In the process of trying to find the right pair of glasses that suited me, I had to accept that I am different, that I did not see the world as the rest of my fellow schoolmates, and being an ‘over-analyser’ as my mum calls me and a ‘need to know how everything works’ type of person, I needed to understand what I really wanted and what really suited me…and that is when the search began.
In my life I went though different phases especially during my teenage and university years where I got the pleasure (yes pleasure!) of experiencing major wins and loses, pain and love, panic, anxiety and joy. I got to experience brief moments of major successes and major failures, or learnings as I call them nowadays (my amazing beautiful failures). I went through school aiming for the feeling of achievement, got my engineering and business degrees from university and really worked hard to be the best I could be in my chosen field of expertise.
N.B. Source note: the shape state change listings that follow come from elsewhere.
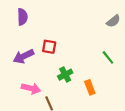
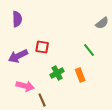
green line: (108, 57) -> (89, 50), moved
orange rectangle: (90, 87) -> (80, 75), moved

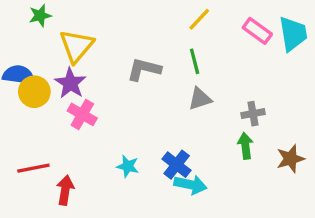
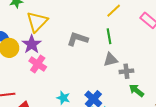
gray cross: (253, 114) -> (126, 71), moved
green arrow: (245, 146) -> (136, 90), turned -49

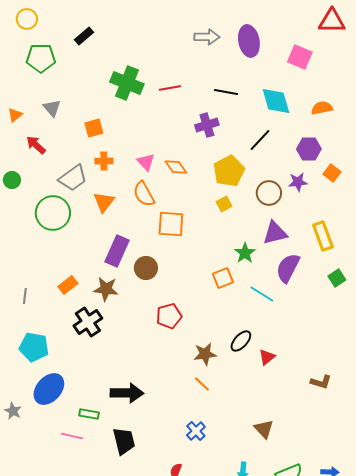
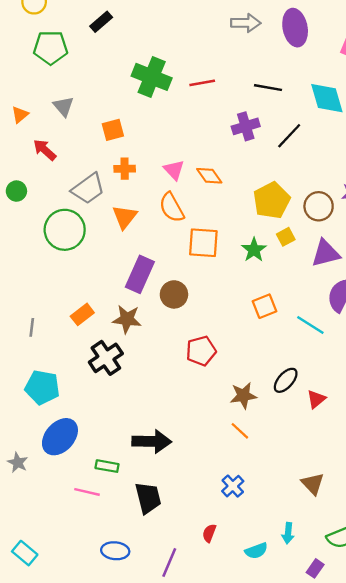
black line: (260, 140) -> (289, 136), moved
yellow pentagon: (229, 171) -> (272, 200), moved
yellow square: (224, 204) -> (286, 237), moved
green star: (245, 253) -> (254, 250), moved

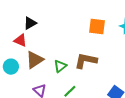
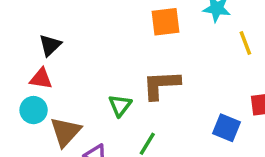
brown triangle: (35, 60) -> (65, 132), moved
cyan circle: (11, 67) -> (34, 110), moved

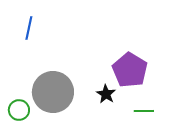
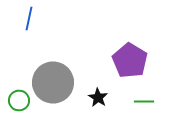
black star: (106, 94) -> (98, 98), moved

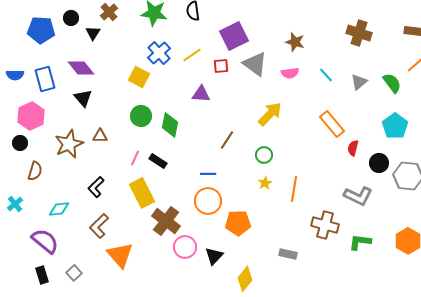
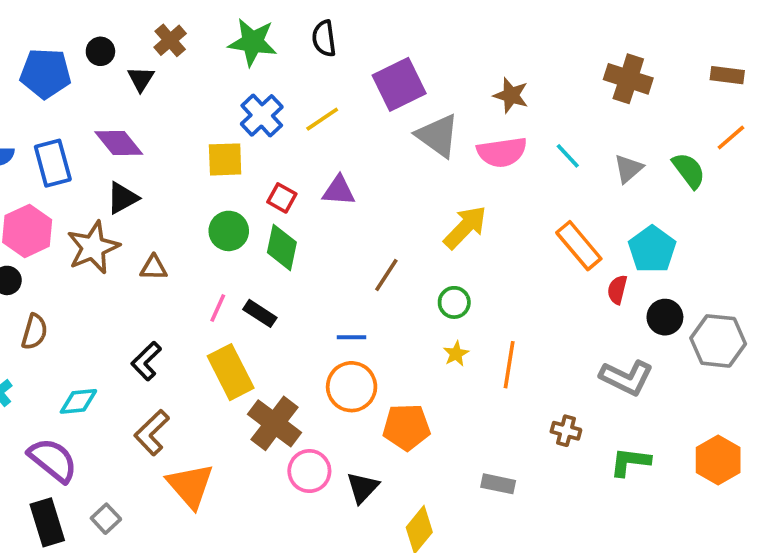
red square: (221, 66) -> (282, 198), moved, turned 35
pink semicircle: (290, 73) -> (502, 152), size x1.5
yellow square: (139, 77) -> (225, 159), turned -30
black triangle: (83, 98) -> (122, 198), turned 42
cyan pentagon: (395, 126) -> (652, 249), moved
brown star: (69, 144) -> (93, 247), moved
brown cross: (325, 225) -> (566, 431), size x0.6
black rectangle: (42, 275) -> (47, 522), size x1.4

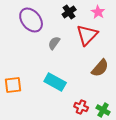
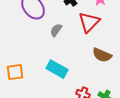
brown semicircle: (100, 68) -> (102, 55), turned 72

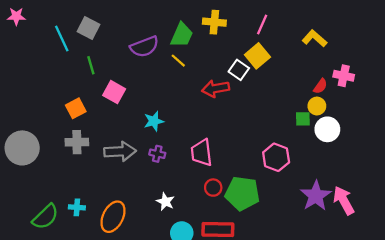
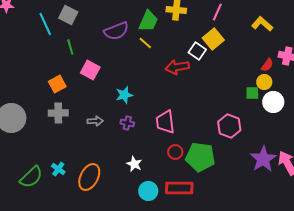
gray arrow: (120, 151) -> (95, 121), size x0.6
cyan cross: (77, 207) -> (58, 169), turned 32

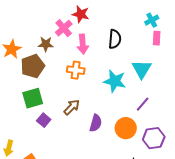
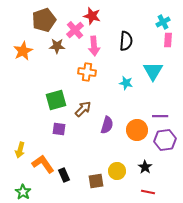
brown pentagon: (33, 66) -> (44, 20), moved
cyan star: (115, 81) -> (126, 83), size x0.6
green square: (33, 98) -> (56, 100), moved
purple line: (143, 104) -> (160, 116), moved, turned 49
purple square: (44, 120) -> (59, 129), moved, turned -32

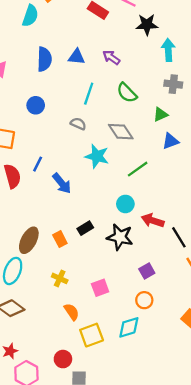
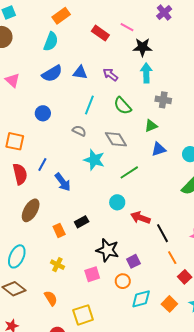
cyan semicircle: (30, 16) -> (51, 42), moved
cyan arrow: (168, 50) -> (146, 73), moved
blue semicircle: (44, 59) -> (52, 74), turned 55
black star: (120, 237) -> (108, 250), moved
brown ellipse: (29, 240) -> (31, 210), moved
orange circle: (144, 300) -> (123, 281), moved
orange semicircle: (72, 312) -> (51, 298), moved
cyan diamond: (129, 327) -> (141, 299), moved

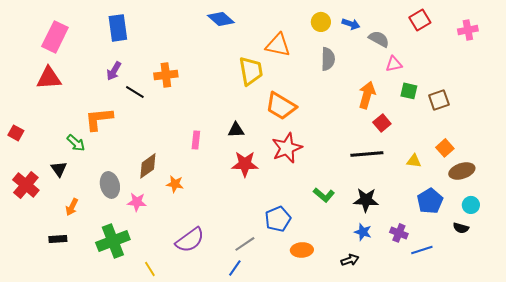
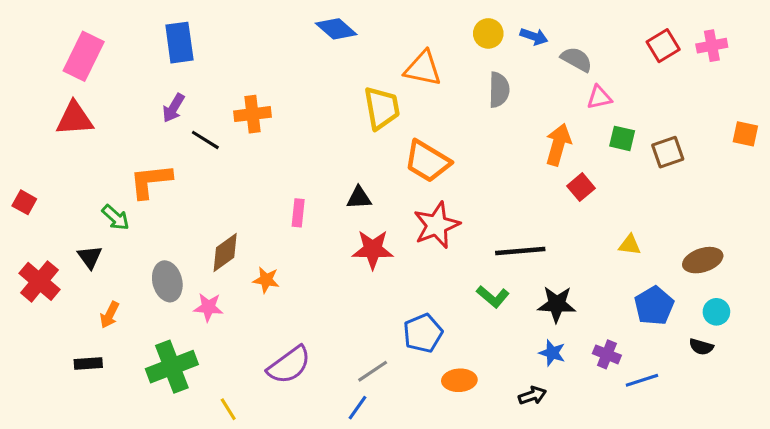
red square: (420, 20) -> (663, 46), moved
orange square: (445, 148) -> (745, 134), moved, turned -36
black line: (367, 154) -> (520, 251), moved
As a high achiever I aimed and succeeded in getting a great jobs working in the challenging male dominated energy industry and I also got to play volleyball at a professional level in my country.
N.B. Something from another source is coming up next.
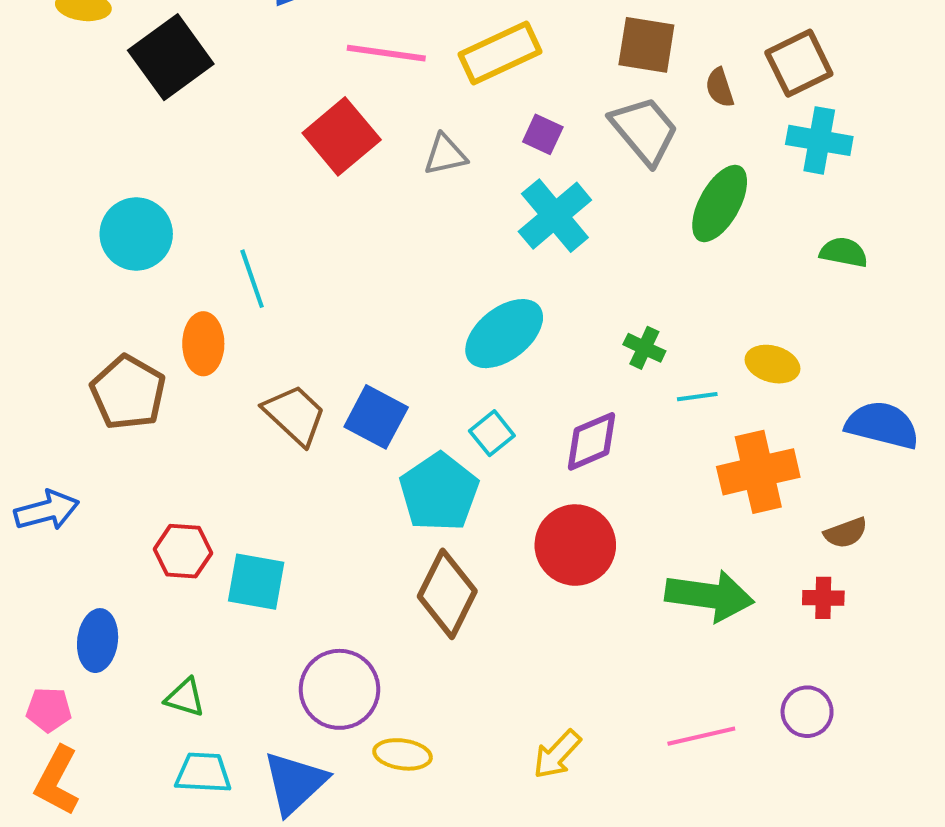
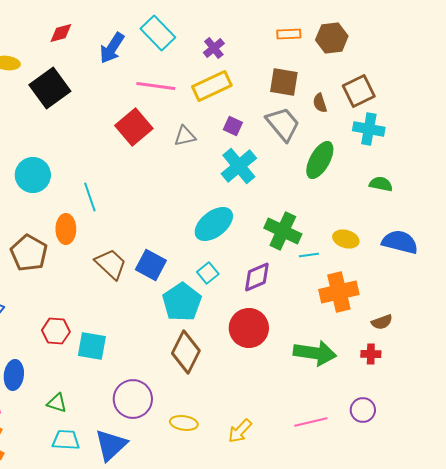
green cross: (644, 348) -> (283, 231), size x1.8
blue semicircle: (882, 425) -> (400, 242), moved
yellow ellipse: (403, 754) -> (184, 423), moved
Yet instead of focusing on these major WINS I now see they are, I was always focussing on the ‘I should have done better, I could have done more’. So being a person that perseveres to the point of absolute craziness that never rests until I find what I am looking for, I searched and searched… and yes searched some more, even though I was still wearing my so called ‘chosen by my parents’ glasses. I was feeling comfortable wearing them, maybe even wondered sometimes, why do I keep looking for more. Well, you see, I was wearing a set of glasses that complied to the specification I was given by my parents and the society i grew up in, yet why couldn’ t I see right? My surrounding kept asking me: What more do you want’, ‘Why can’t you be satisfied with your life?’ and always something wasn’t just adding up. I kept doubting myself, asking for direction from others, asking for an invincible hand to ‘save me’ from failing, to choose for me and to make me ME. And i kept asking, and asking…
They say that when the student is ready, the teacher appears! Well, mine came to me in the form of a coach and for this I am forever grateful. And to keep using the analogy, that’ s when I entered a shop that was offering the type of glasses that made me see the world with a different kind of brightness, a different kind of focus, a different kind of reality full of possibilities and opportunities to create the kind of miracles and opportunities i always knew I could and will create! The right pair of glasses gave me a chance to see ME.
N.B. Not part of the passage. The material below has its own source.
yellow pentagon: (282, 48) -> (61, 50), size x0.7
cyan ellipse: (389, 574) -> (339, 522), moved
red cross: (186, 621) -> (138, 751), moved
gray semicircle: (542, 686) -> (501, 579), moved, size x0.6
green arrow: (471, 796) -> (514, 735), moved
People became more friendly and kind, more attractive, more joyful and calm and there was a creative FLOW! The kind of flow where you allow yourself to trust yourself more, the kind that allows you to be you, to embrace your uniqueness, that aligns you with a higher power (your higher self for those who believe there is something more than just us) and the one that allows you to take the risks you always wanted to take, yet were afraid to do so. The trust to be the ‘YOU’ kind of way!
That is when the journey just begun. As i became a coach myself, i got to experience the joy of trusting the process, trusting myself, my surrounding and to provide a safe space for others to allow themselves to trust the process and to trust their selves. And all of these came to be with the right pair of glasses!